“Uncle, will you please tell me something?”
“Surely, my dear, if I can,” answered my Uncle Drummond kindly, laying down his book.
“Are all the people at Abbotscliff going to Heaven?”
I really meant it, but my Uncle Drummond put on such a droll expression, and Angus laughed so much, that I woke up to see that they thought I had said something very queer. When my uncle spoke, it was not at first to me.
“Flora,” said he, “where have you taken your cousin?”
“Only into the cottages, Father, and to Monksburn,” said Flora, in a diverted tone, as if she were trying not to laugh.
“Either they must all have had their Sabbath manners on,” said my Uncle Drummond, “or else there are strange folks at Brocklebank.

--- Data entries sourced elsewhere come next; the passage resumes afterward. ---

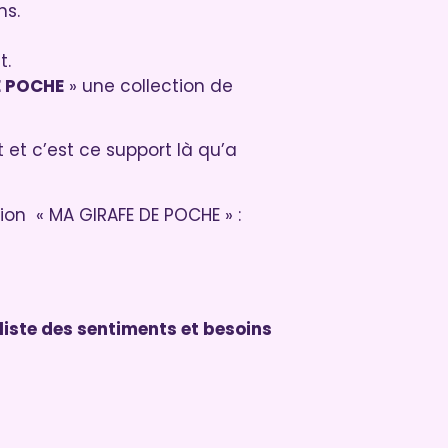
ns.
t.
E POCHE
» une collection de
 et c’est ce support là qu’a
ion « MA GIRAFE DE POCHE » :
liste des sentiments et besoins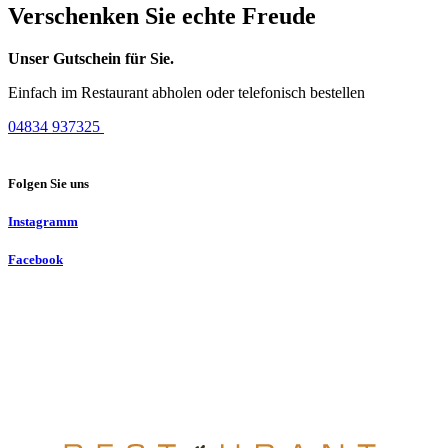
Verschenken Sie echte Freude
Unser Gutschein für Sie.
Einfach im Restaurant abholen oder telefonisch bestellen
04834 937325
Folgen Sie uns
Instagramm
Facebook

No, my dear; I fear not, by any means.”
“I am afraid,” said I, “we must be worse folks at Brocklebank than I thought we were. But these seem to me, Uncle, such a different kind of people—as if they were travelling on another road, and had a different end in view. Nearly all the people I see here seem to think more of what they ought to do, and at Brocklebank we think of what we like to do.”
I did not, somehow, like to say right out what I really meant—to the one set God seemed a Friend, to the other He was a Stranger.
“Do you hear, Angus, what a good character we have?” said my Uncle Drummond, smiling. “We must try to keep it, my boy.”